A ROC analysis showed that the model including age, sex, social class, HDL-cholesterol, T2D, blood pressure, and smoking had very high discriminative capacity for fatty liver disease both in men (AUC = 0.719, 95% CI 0.711 to 0.727) and women (AUC = 0.776, 95% CI 0.760 to 0.792).
Figures 2 and 3 show risk factors associated with FLI-defined NAFLD determined by FLI ≥ 60 across different age groups (18–29, 30–39, 40–49, and 50–65 years) for men and women, respectively. Independently of age, subjects with prediabetes, T2D, prehypertension, or hypertension had a significantly higher risk of FLI-defined NAFLD, and among women most of these associations were stronger than for men. For instance, the OR for T2D in males aged 50–65 years was 2.182 (95% CI 1.857 to 2.565) and 4.539 (95% CI 3.333 to 6.128) in women of the same age. Furthermore, low social class was a significant risk factor among young and middle-aged adults only (18–49 years in men and 18–39 years in women). Contrarily, HDL-cholesterol was a protector at any age independently of sex, and currently smoking was also inversely related to FLI-defined NAFLD in women of 40–65 years only.
Fig. 2.
Factors associated with FLI ≥ 60† in men by age groups. Odds ratios (OR) and 95% confidence interval (95% CI) of the association between FLI ≥ 60† and social class (high; low), categories of diabetes (no diabetes; prediabetes; diabetes), HDL-cholesterol (mg/dL), categories of blood pressure (BP) (normal; prehypertension; hypertension), and smoking (no smoking, former smoker, current smoker), in men by age groups. Binary logistic regression adjusted by age. *p < 0.05, **p < 0.01, ***p < 0.001. †FLI (< 60 vs. ≥ 60). FLI: fatty liver index; diabetes categories: normal (fasting plasma glucose < 100), prediabetes (fasting plasma glucose 100 to 125), diabetes (fasting plasma glucose > 125 and/or antidiabetic treatment); BP: blood pressure; BP categories: normal BP (systolic BP < 130 and/or diastolic BP < 85 mmHg), prehypertension (systolic BP 130 to 139 and/or diastolic BP 85 to 89 mmHg), hypertension (systolic BP ≥ 140 and/or diastolic BP ≥ 90 mmHg and/or with antihypertensive treatment)
Fig. 3.
Factors associated with FLI ≥ 60† in women by age groups. Odds ratios (OR) and 95% confidence interval (95% CI) of the association between FLI ≥ 60† and social class (high; low), categories of diabetes (no diabetes; prediabetes; diabetes), HDL-cholesterol (mg/dL), categories of blood pressure (BP) (normal; prehypertension; hypertension), and smoking (no smoking, former smoker, current smoker), in men by age groups. Binary logistic regression adjusted by age. *p < 0.05, **p < 0.01, ***p < 0.001. †FLI (< 60 vs. ≥ 60). FLI: fatty liver index; diabetes categories: normal (fasting plasma glucose < 100), prediabetes (fasting plasma glucose 100 to 125), diabetes (fasting plasma glucose > 125 and/or antidiabetic treatment); BP: blood pressure; BP categories: normal BP (systolic BP < 130 and/or diastolic BP < 85 mmHg), prehypertension (systolic BP 130 to 139 and/or diastolic BP 85 to 89 mmHg), hypertension (systolic BP ≥ 140 and/or diastolic BP ≥ 90 mmHg and/or with antihypertensive treatment)
Discussion
The present cross-sectional study showed that 19.1% of our population of Spanish workers presented a FLI-defined NAFLD (FLI ≥ 60), and that it was significantly more prevalent in men (27.9%) than in women (6.8%). Subjects with high FLI values were generally more obese, presented worse cardiometabolic and anthropometric profiles, and had a higher CVR. FLI-defined NAFLD was associated with age (in men only), HDL-cholesterol, social class, smoking status, prediabetes, T2D, prehypertension and hypertension. In both sexes, T2D and hypertension were strongly associated with FLI-defined NAFLD than prediabetes and hypertension, however such associations were stronger in women than men.

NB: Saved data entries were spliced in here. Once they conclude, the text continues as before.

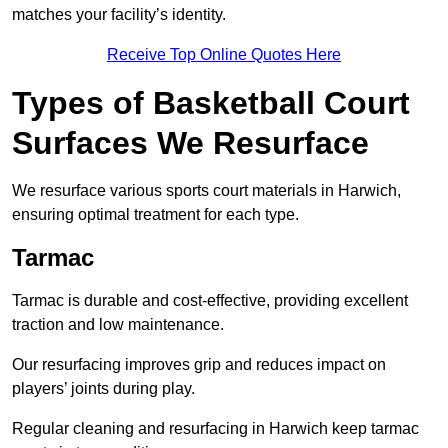
matches your facility’s identity.
Receive Top Online Quotes Here
Types of Basketball Court
Surfaces We Resurface
We resurface various sports court materials in Harwich,
ensuring optimal treatment for each type.
Tarmac
Tarmac is durable and cost-effective, providing excellent
traction and low maintenance.
Our resurfacing improves grip and reduces impact on
players’ joints during play.
Regular cleaning and resurfacing in Harwich keep tarmac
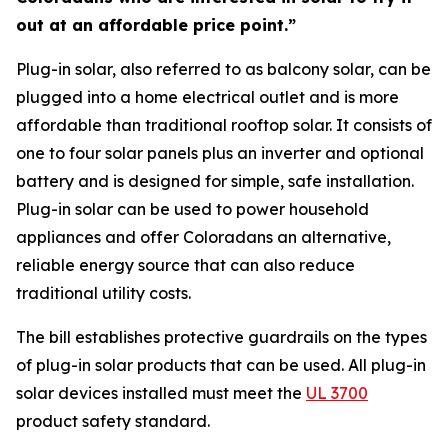
out at an affordable price point.”
Plug-in solar, also referred to as balcony solar, can be
plugged into a home electrical outlet and is more
affordable than traditional rooftop solar. It consists of
one to four solar panels plus an inverter and optional
battery and is designed for simple, safe installation.
Plug-in solar can be used to power household
appliances and offer Coloradans an alternative,
reliable energy source that can also reduce
traditional utility costs.
The bill establishes protective guardrails on the types
of plug-in solar products that can be used. All plug-in
solar devices installed must meet the
U
L 3700
product safety standard.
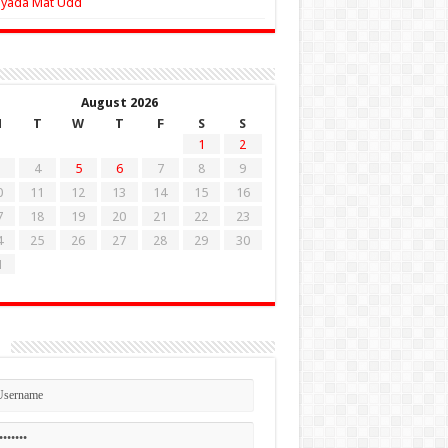
Zyada Mat Udd
August 2026
M
T
W
T
F
S
S
1
2
4
5
6
7
8
9
0
11
12
13
14
15
16
7
18
19
20
21
22
23
4
25
26
27
28
29
30
1
n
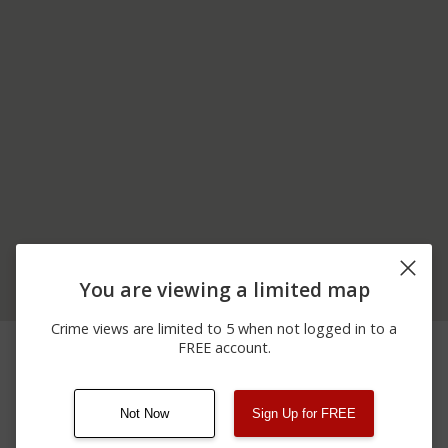
You are viewing a limited map
Crime views are limited to 5 when not logged in to a
02/01/2026 3:46
1800 BLOCK OF
Other
FREE account.
AM
MANHEIM RD
Not Now
Sign Up for FREE
08/13/2021
Other
123 SESAME ST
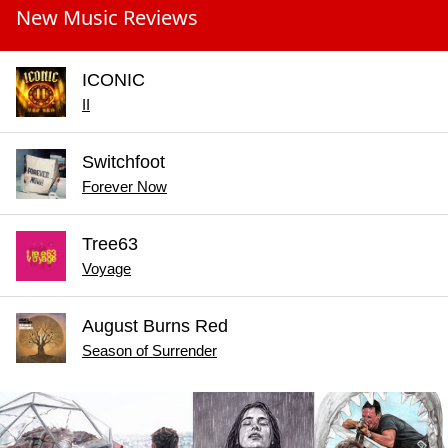
New Music Reviews
ICONIC
II
Switchfoot
Forever Now
Tree63
Voyage
August Burns Red
Season of Surrender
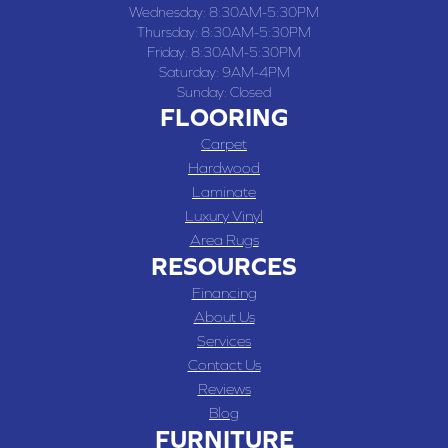
Wednesday:
8:30AM-5:30PM
Thursday:
8:30AM-5:30PM
Friday:
8:30AM-5:30PM
Saturday:
9AM-4PM
Sunday:
Closed
FLOORING
Carpet
Hardwood
Laminate
Luxury Vinyl
Area Rugs
RESOURCES
Financing
About Us
Services
Contact Us
Reviews
Blog
FURNITURE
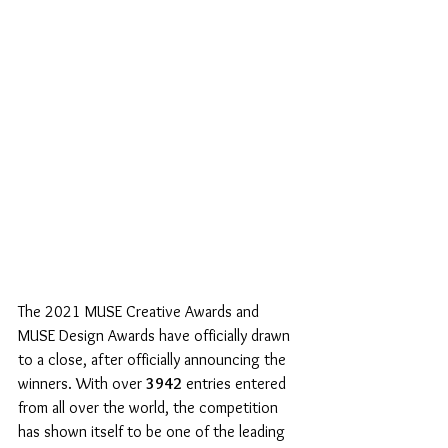
The 2021 MUSE Creative Awards and 
MUSE Design Awards have officially drawn 
to a close, after officially announcing the 
winners. With over 
3942
 entries entered 
from all over the world, the competition 
has shown itself to be one of the leading 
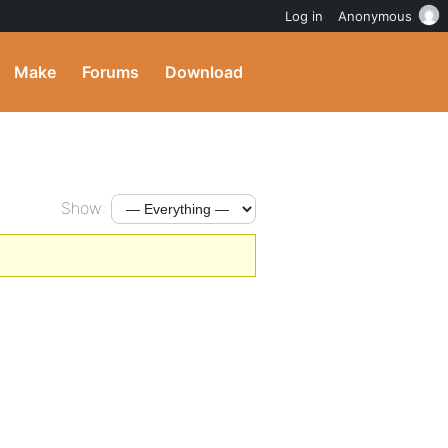
Log in
Anonymous
Make
Forums
Download
Show:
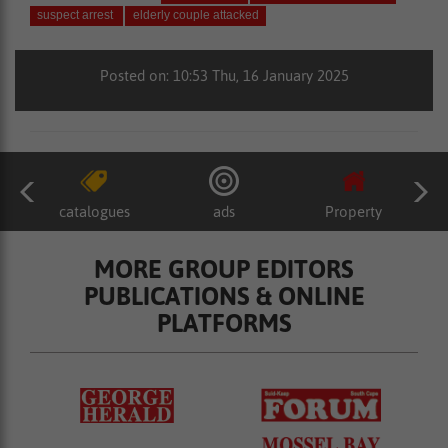
suspect arrest
elderly couple attacked
Posted on: 10:53 Thu, 16 January 2025
catalogues
ads
Property
MORE GROUP EDITORS
PUBLICATIONS & ONLINE
PLATFORMS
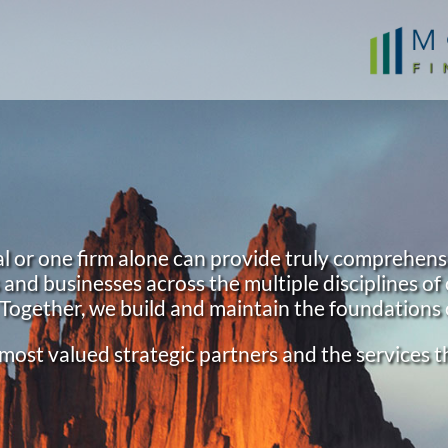
l or one firm alone can provide truly comprehens
nd businesses across the multiple disciplines of 
 Together, we build and maintain the foundations 
ur most valued strategic partners and the services 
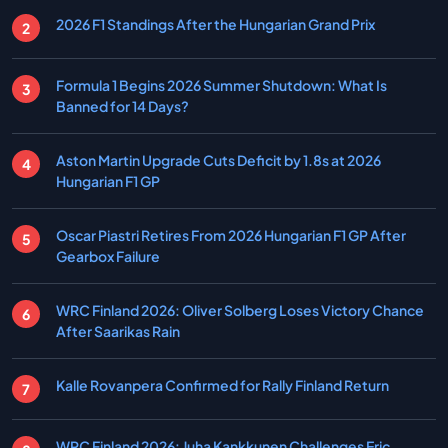
2026 F1 Standings After the Hungarian Grand Prix
Formula 1 Begins 2026 Summer Shutdown: What Is
Banned for 14 Days?
Aston Martin Upgrade Cuts Deficit by 1.8s at 2026
Hungarian F1 GP
Oscar Piastri Retires From 2026 Hungarian F1 GP After
Gearbox Failure
WRC Finland 2026: Oliver Solberg Loses Victory Chance
After Saarikas Rain
Kalle Rovanpera Confirmed for Rally Finland Return
WRC Finland 2026: Juha Kankkunen Challenges Eric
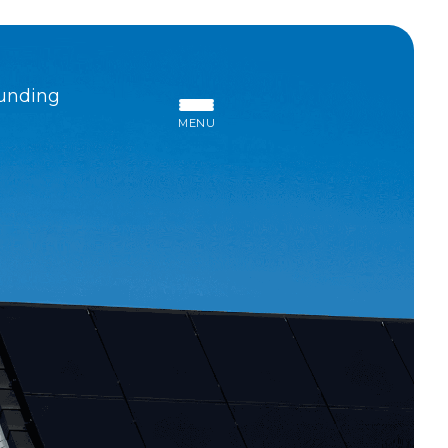
unding
MENU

Prevalence of FLI-defined NAFLD
The prevalence of NAFLD by FLI in this study is lower than the worldwide prevalence estimated at 24% [8], but in agreement with the percentages of between 20 and 30% reported for Western countries [34–37]. Specific to Spain, according to the most recent cross-sectional population study published in 2010, which included men and women between 15 and 85 years of age, the prevalence of NAFLD diagnosed by abdominal echography was 25.8% [18]. Such difference in the percentage of prevalence could be explained by the broader age range of the study population. Age strongly correlates with a variety of major cardiometabolic risk factors which in turn might contribute to the development of NAFLD [3, 38], and in the same study the highest prevalence was among those above 60 years (35.6%).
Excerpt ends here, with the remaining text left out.